Beans

L'an passé, lors de sa précédente venue en France, nous nous étions déjà longuement entretenu avec Beans. Pourtant, à l'issue d'une année chargée en événement pour lui, il nous a semblé primordial de le retrouver lors de sa nouvelle série de concerts dans nos contrées, maintenant que son deuxième essai solo "Now Soon Someday" vient d'atteindre les bacs, afin de revenir sur certains de ses dires, de tenter de mieux cerner son évolution post-Antipop Consortium mais aussi de mieux comprendre quelques-uns de ses parti-pris artistiques parfois surprenants. Entretien relaxé dans la cave du Gnome et Rhône Café de Lyon avec le Databreaker barbu (depuis peu) quelques heures avant un concert enflammé. English version



Lieu : Gnome et Rhône Café, Lyon, France
Date : Jeudi 26 Février 2004

Hip-Hop Core : Maintenant que "Now Soon Someday" est sorti, je réalise que, lorsque nous nous sommes rencontrés l'an passé, tu avais déjà une idée très exacte de la forme que prendrait ce nouveau EP. Comment ça se fait ?



Beans : Le but du EP était juste de sortir plus de morceaux que j'avais sous le bras à l'époque. Je savais que j'allais travailler sur un EP après le tour de l'an passé. J'ai fini la plus grande partie de "Now Soon Someday" cet été mais, pendant la tournée, j'avais déjà une idée des titres que je voulais y mettre. Certains titres ont quelque peu changé en cours de route, comme 'Gold Skull' qui s'appelait à l'origine 'Smell My Love' et quelques autres petites choses. Mais, oui, j'avais déjà une assez bonne idée de ce que je voulais faire avec ce EP.



HHC : Contrairement à "Tomorrow Right Now", tu as produit "Now Soon Someday" sans aucune aide de Earl Blaize. Doit-on y voir là une réelle volonté d'émancipation de ta part ?



B : Et bien, c'est une étape importante pour moi parce que c'est le premier projet que je produis sans aucune aide et influence extérieure. Je pense que ça montre bien ce qu'est mon son. Le prochain album sera un peu plus uptempo. Mais, pour résumer, le premier album était plus une réunion de titres anciens et de quelques trucs nouveaux. Le dernier titre du LP 'Walking By Night' montrait la direction que j'étais en train de prendre. Quant au EP, il reflète où j'en étais à l'époque où il a été enregistré. A son tour, le prochain album reflètera où j'en suis maintenant. C'est une progression continue pour moi. J'évolue et je change aussi. Mes sons les plus récents vont vraiment de l'avant, en avance rapide si je puis dire… Mais après, le prochain projet sera avec un groupe live !
Comme je suis tout seul maintenant, je dois m'habituer au processus, à tout faire tout seul. Sur "Now Soon Someday", j'ai juste travaillé avec un ingénieur du son. On a fait les séances d'enregistrement et mis en place les fondations et, ensuite, j'y suis retourné tout seul, j'ai superposé les différentes couches et j'ai ajouté ce qu'il fallait. Et au final, ça donne ce que ça donne. J'ai quasiment tout fait tout seul cette fois-ci. Si tu prends le beat de 'Win Or Lose You Lose' par exemple, il a été fait sur un 4 pistes. J'étais furieux, je venais de me disputer avec la mère de ma fille et j'ai écrit ça dans la foulée. J'ai passé toute la journée suivante à l'écrire.

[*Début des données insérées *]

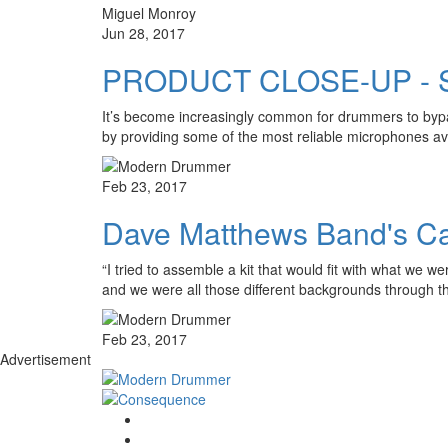
Miguel Monroy
Jun 28, 2017
PRODUCT CLOSE-UP - S
It’s become increasingly common for drummers to bypas
by providing some of the most reliable microphones av
Feb 23, 2017
Dave Matthews Band's Ca
“I tried to assemble a kit that would fit with what we
and we were all those different backgrounds through 
Feb 23, 2017
Advertisement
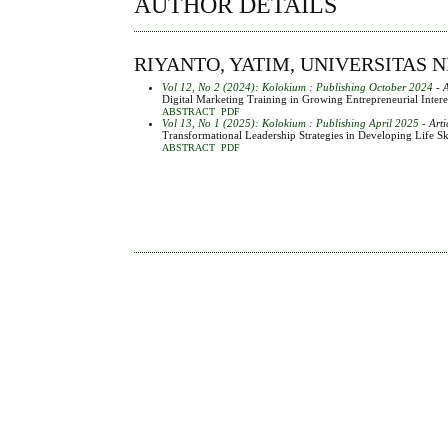
AUTHOR DETAILS
RIYANTO, YATIM, UNIVERSITAS 
Vol 12, No 2 (2024): Kolokium : Publishing October 2024
- A
Digital Marketing Training in Growing Entrepreneurial Inte
ABSTRACT
PDF
Vol 13, No 1 (2025): Kolokium : Publishing April 2025
- Arti
Transformational Leadership Strategies in Developing Life 
ABSTRACT
PDF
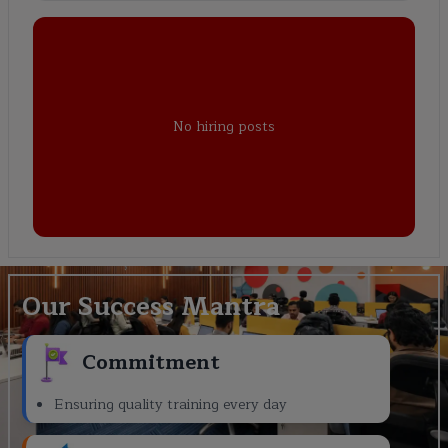
No hiring posts
Our Success Mantra
Commitment
Ensuring quality training every day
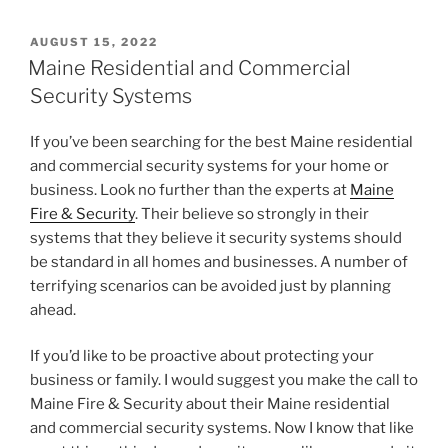
POSTED
AUGUST 15, 2022
ON
Maine Residential and Commercial
Security Systems
If you’ve been searching for the best Maine residential
and commercial security systems for your home or
business. Look no further than the experts at
Maine
Fire & Security
. Their believe so strongly in their
systems that they believe it security systems should
be standard in all homes and businesses. A number of
terrifying scenarios can be avoided just by planning
ahead.
If you’d like to be proactive about protecting your
business or family. I would suggest you make the call to
Maine Fire & Security about their Maine residential
and commercial security systems. Now I know that like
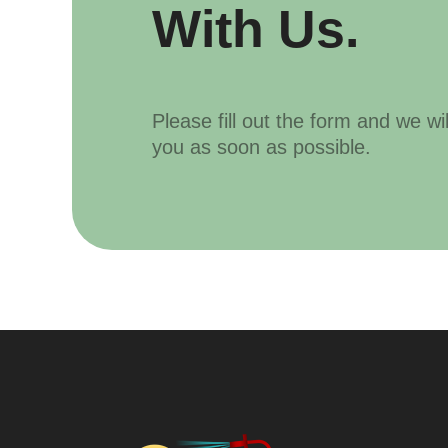
With Us.
Please fill out the form and we wi
you as soon as possible.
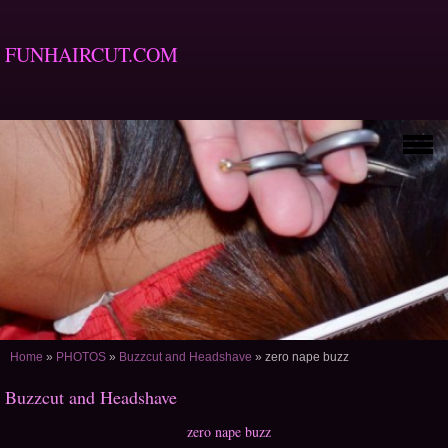
FUNHAIRCUT.COM
Home
»
PHOTOS
»
Buzzcut and Headshave
»
zero nape buzz
Buzzcut and Headshave
zero nape buzz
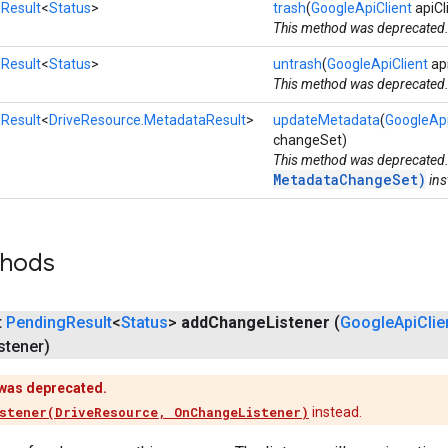
Result
<
Status
>
trash
(
GoogleApiClient
apiCl
This method was deprecated
Result
<
Status
>
untrash
(
GoogleApiClient
api
This method was deprecated
Result
<
DriveResource.MetadataResult
>
updateMetadata
(
GoogleApi
changeSet)
This method was deprecated
MetadataChangeSet)
ins
thods
t
Pending
Result
<
Status
>
add
Change
Listener
(
Google
Api
Clie
stener)
was deprecated.
stener(DriveResource, OnChangeListener)
instead.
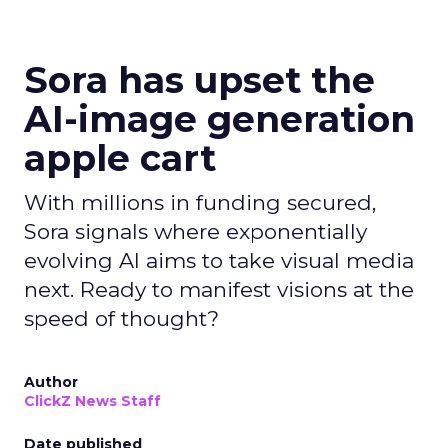
Sora has upset the
AI-image generation
apple cart
With millions in funding secured,
Sora signals where exponentially
evolving AI aims to take visual media
next. Ready to manifest visions at the
speed of thought?
Author
ClickZ News Staff
Date published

HHC : Qu'est-ce qui t'attires dans les sons minimalistes ?



B : Si j'utilisais beaucoup d'éléments dans mes productions, considérant ma façon de rapper (qui est souvent rapide), vous seriez perdus. Ca n'aurait aucun sens. Ca serait confus, embrouillé. C'est pour ça que je laisse suffisamment de place pour les mots, pour que mes textes ne soient pas perdus. C'est aussi une des raisons pour lesquelles j'ai imprimé les lyrics dans le livret de "Now Soon Someday".



HHC : 'Composition In Void' s'écoute un peu comme une rencontre inopinée entre sonorités old-school et touches avant-gardistes. C'est aussi quelque chose qu'on retrouvait souvent sur le précédent album. Est-ce quelque chose que tu souhaitais réaliser : une sorte de synthèse entre le son du rap des années 80 et celui du futur ?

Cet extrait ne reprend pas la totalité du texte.